• [DATASET CONTENT]:
....................

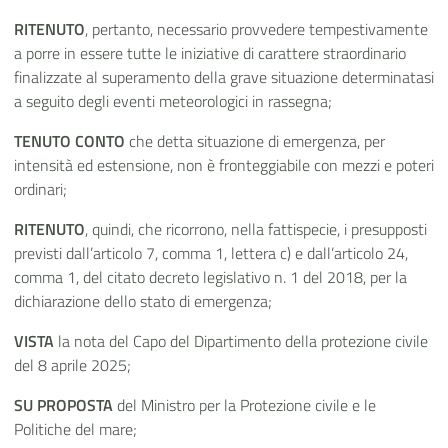
RITENUTO
, pertanto, necessario provvedere tempestivamente
a porre in essere tutte le iniziative di carattere straordinario
finalizzate al superamento della grave situazione determinatasi
a seguito degli eventi meteorologici in rassegna;
TENUTO CONTO
che detta situazione di emergenza, per
intensità ed estensione, non è fronteggiabile con mezzi e poteri
ordinari;
RITENUTO
, quindi, che ricorrono, nella fattispecie, i presupposti
previsti dall’articolo 7, comma 1, lettera c) e dall’articolo 24,
comma 1, del citato decreto legislativo n. 1 del 2018, per la
dichiarazione dello stato di emergenza;
VISTA
la nota del Capo del Dipartimento della protezione civile
del 8 aprile 2025;
SU PROPOSTA
del Ministro per la Protezione civile e le
Politiche del mare;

....................

• [WHAT TO WORK ON]:
Produce an exact transcription of the lines from the one containing "del 8 aprile 2025;" through the end of the records, both included, and no other lines.

• [ANSWER TO THE EXERCISE]:
del 8 aprile 2025;
SU PROPOSTA
del Ministro per la Protezione civile e le
Politiche del mare;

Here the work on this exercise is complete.